You have two ways you can accomplish this. If you want to use a unique_ptr you need to make a functor that takes an enumeration of what type was made, and then it goes through a switch to call the correct version of delete. This is not the best solution as it requires the enum and the functor be updated every time a new type is added to the hierarchy. The reason you need to do this is because the deleter is part of the unique_ptr's type.

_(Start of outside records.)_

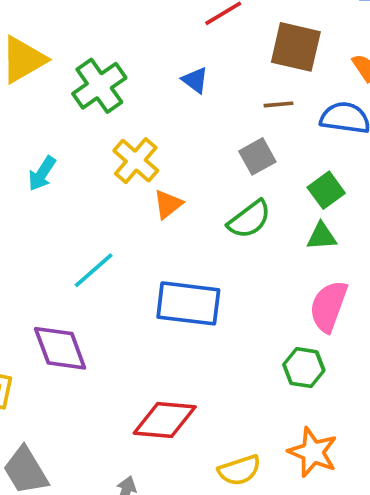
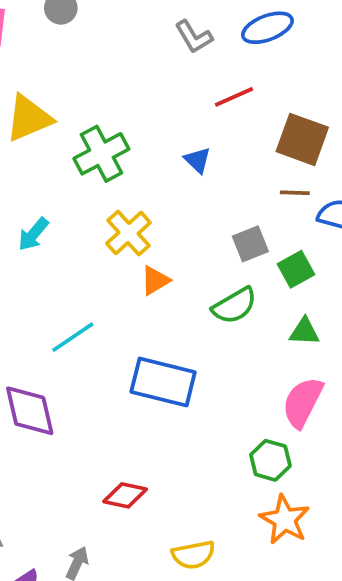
brown line: (278, 104) -> (295, 193), moved
green square: (326, 190) -> (296, 269), moved
red diamond: (165, 420) -> (125, 495), size x0.7
orange star: (313, 452) -> (285, 520), moved

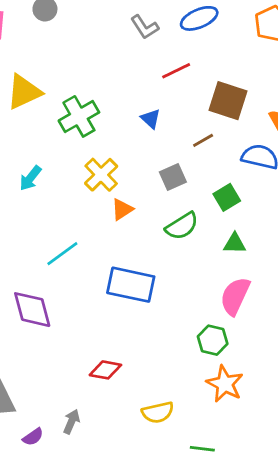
brown line: (295, 193) -> (203, 140), moved, turned -30
gray square: (250, 244) -> (173, 177), moved

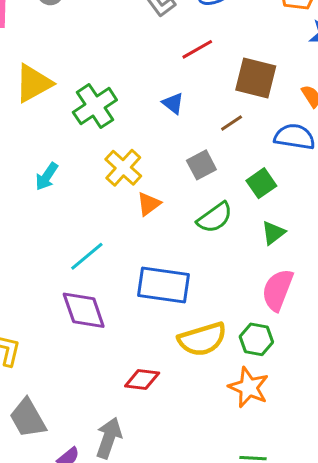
green triangle: (235, 244) -> (273, 233), turned -35
purple diamond: (32, 310) -> (84, 310), moved
orange star: (225, 384) -> (249, 387), moved
yellow semicircle: (158, 412) -> (202, 339), moved, size x1.4
gray arrow: (71, 422) -> (109, 438), size x1.5

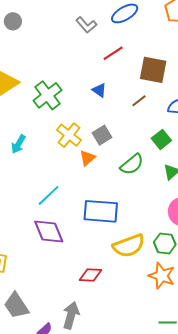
gray square: (201, 165) -> (102, 135), moved

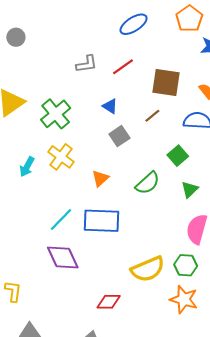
gray L-shape: (86, 25) -> (87, 64), moved, turned -55
yellow cross: (69, 135) -> (61, 157), moved
gray square: (102, 135) -> (119, 136), moved
blue rectangle: (101, 211) -> (101, 221), moved

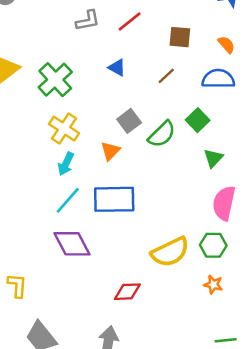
brown square: (166, 83) -> (180, 37), size x0.7
gray square: (119, 136) -> (129, 121), moved
cyan arrow: (27, 167) -> (66, 164), moved
green semicircle: (148, 183) -> (162, 134), moved
orange star: (184, 299) -> (213, 285), size x0.6

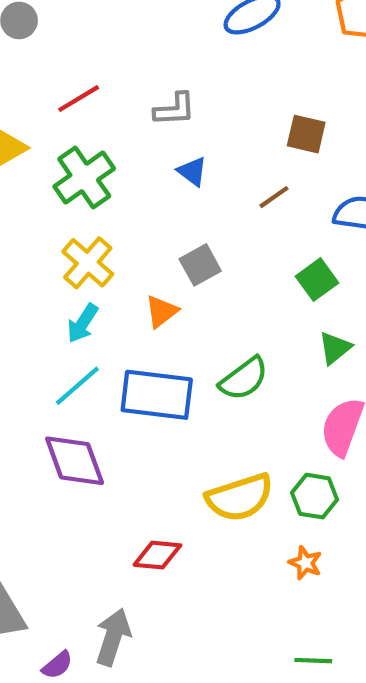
gray L-shape: (88, 21) -> (175, 109), moved
red line: (130, 21) -> (79, 99), moved
green semicircle: (162, 134) -> (244, 379), moved

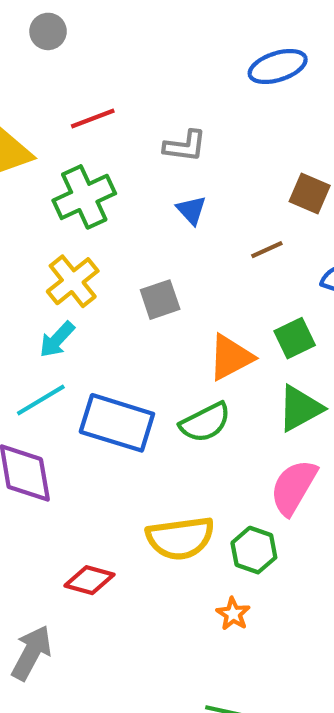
gray square: (200, 265) -> (160, 300), moved
orange triangle: (161, 311) -> (231, 357), moved, size x1.4
green triangle: (335, 348) -> (300, 408), size x1.4

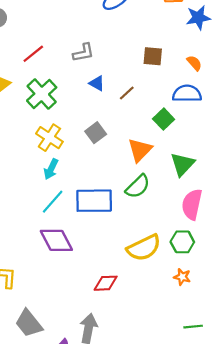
brown line: (267, 250) -> (127, 93), moved
green square: (295, 338) -> (164, 119), moved

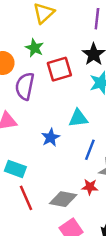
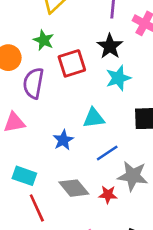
blue line: (90, 150) -> (107, 153), turned 36
gray diamond: (63, 199) -> (74, 188), moved, turned 40

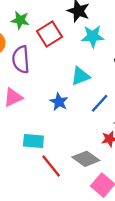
cyan star: (118, 78) -> (93, 36), turned 30
gray diamond: (74, 188) -> (86, 159), moved

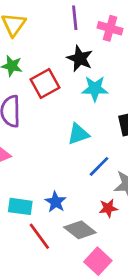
blue star: (59, 102) -> (56, 202), moved

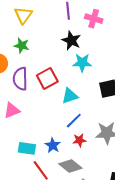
red square: (45, 83) -> (47, 79), moved
blue line: (99, 166) -> (74, 121), moved
red star: (108, 208) -> (79, 140), moved

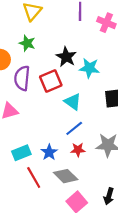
black star: (71, 40) -> (66, 57), moved
cyan triangle: (70, 96) -> (73, 102), turned 48
cyan rectangle: (27, 148) -> (21, 153), turned -36

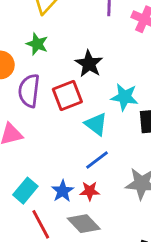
cyan star: (89, 68) -> (125, 97), moved
red star: (78, 150) -> (90, 191), moved
cyan rectangle: (21, 153) -> (25, 191), turned -30

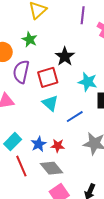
cyan triangle: (96, 124) -> (50, 103), moved
blue line: (97, 160) -> (75, 117), moved

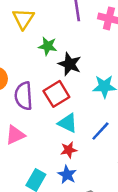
green star: (30, 39) -> (48, 46), moved
red star: (58, 146) -> (69, 150), moved

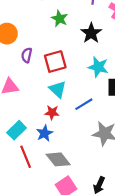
black star: (70, 64) -> (91, 33), moved
purple semicircle: (24, 96) -> (27, 55), size x0.6

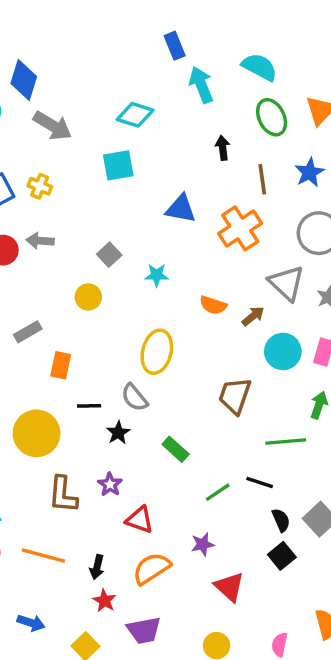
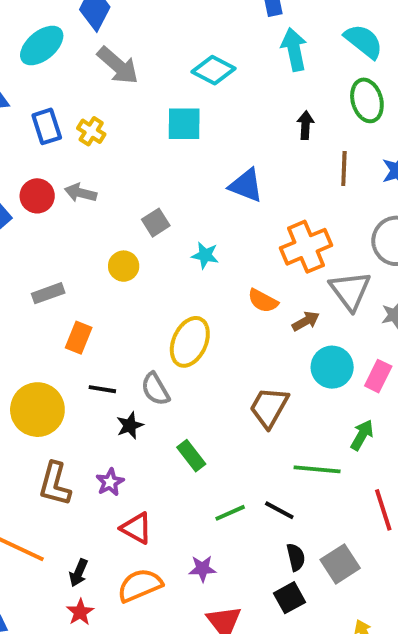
orange cross: (240, 228) -> (306, 247), moved

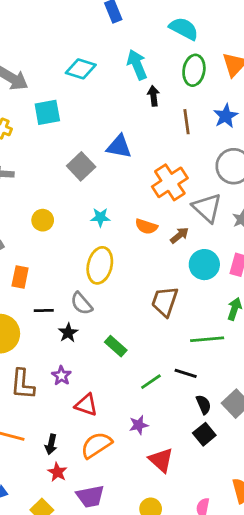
cyan arrow: (294, 49) -> (137, 65), moved
green ellipse: (367, 100) -> (194, 70), turned 36
cyan square: (184, 124) -> (47, 112), moved
gray square: (156, 223) -> (81, 166), moved, size x1.4
cyan star: (205, 255) -> (100, 217), moved

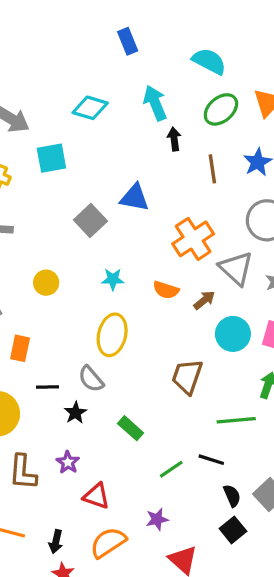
green ellipse: (194, 70) -> (221, 109), turned 40

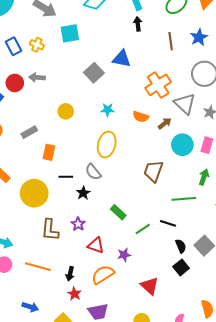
black arrow: (174, 139) -> (138, 24), moved
green rectangle: (131, 428) -> (118, 212), moved
purple star: (157, 519) -> (124, 255), moved

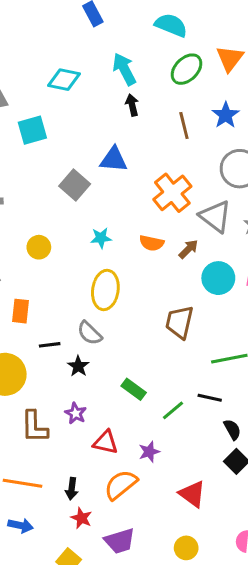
blue arrow: (30, 307) -> (21, 526), moved

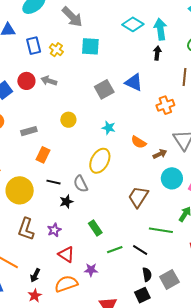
cyan diamond: (64, 80) -> (133, 24), moved
orange cross: (172, 193) -> (165, 105), moved, size x0.7

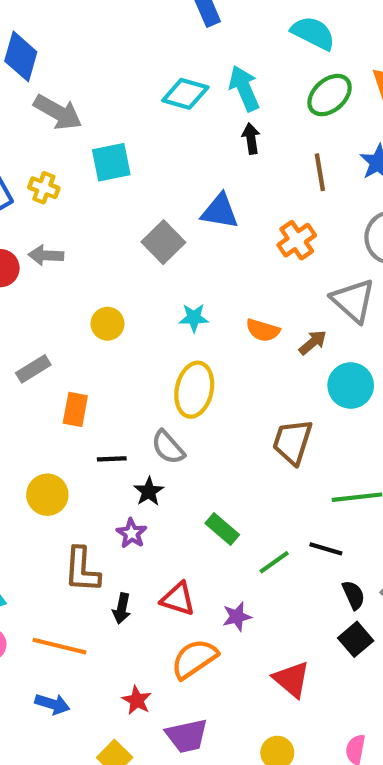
yellow circle: (20, 190) -> (47, 495), size x0.7
purple star: (54, 230) -> (132, 533), moved
black arrow: (35, 275) -> (122, 608), moved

Another option is to switch to using a std::shared_ptr. shared_ptr's deleter is not part of the type, but instead part of the internals. This means that when you create a shared_ptr to a derived class and store it in a shared_ptr to the base class, it remembers that it is actually pointing to a derived class. Using that would make you main look like

int main(int argc, char** argv)
{
  int cl = 1;
  {
    std::shared_ptr<Base> d1;

    switch (cl)
    {
      case 1:
      {
        d1 = std::make_shared<Derived1>();
        static_cast<Derived1*>(d1.get())->Special1();
        break;
      }
      case 2:
      {
        d1 = std::make_shared<Derived2>();
        static_cast<Derived2*>(d1.get())->Special2();
        break;
      }
      case 3:
      {
        d1 = std::make_shared<Derived3>();
        static_cast<Derived3*>(d1.get())->Special3();
        break;
      }
    }

    d1.get()->SetLogger();
    d1.get()->SetStatus();
    d1.get()->SetTimer();
  }
  return 0;
}